Start of Block

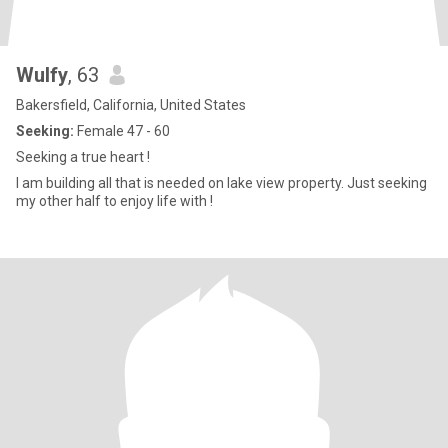
Wulfy
, 63
Bakersfield, California, United States
Seeking:
Female 47 - 60
Seeking a true heart !
I am building all that is needed on lake view property. Just seeking
my other half to enjoy life with !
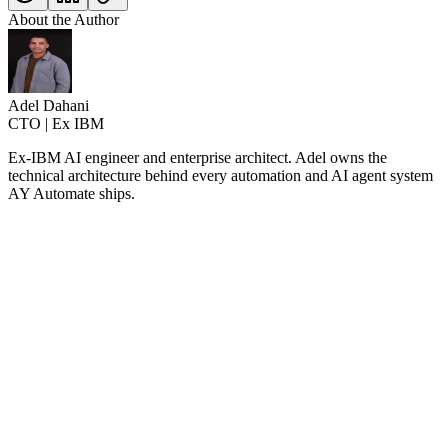
About the Author
Adel Dahani
CTO | Ex IBM
Ex-IBM AI engineer and enterprise architect. Adel owns the
technical architecture behind every automation and AI agent system
AY Automate ships.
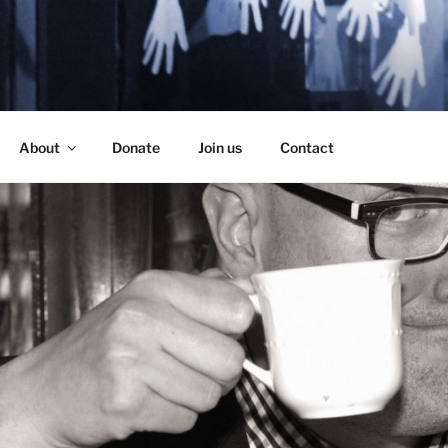
SE
About
Donate
Join us
Contact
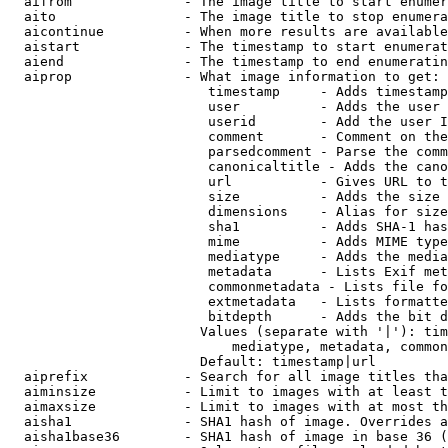
  aifrom              - The image title to start enumer
  aito                - The image title to stop enumera
  aicontinue          - When more results are available
  aistart             - The timestamp to start enumerat
  aiend               - The timestamp to end enumeratin
  aiprop              - What image information to get:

End of Block

- _TASK ITEM_
What is needed is an exact printout of every record above, with the pictures left out.

- _RESPONSE_
Wulfy
, 63
Bakersfield, California, United States
Seeking:
Female 47 - 60
Seeking a true heart !
I am building all that is needed on lake view property. Just seeking
my other half to enjoy life with !
About the Author
Adel Dahani
CTO | Ex IBM
Ex-IBM AI engineer and enterprise architect. Adel owns the
technical architecture behind every automation and AI agent system
AY Automate ships.
SE
About
Donate
Join us
Contact
  aifrom              - The image title to start enumer
  aito                - The image title to stop enumera
  aicontinue          - When more results are available
  aistart             - The timestamp to start enumerat
  aiend               - The timestamp to end enumeratin
  aiprop              - What image information to get:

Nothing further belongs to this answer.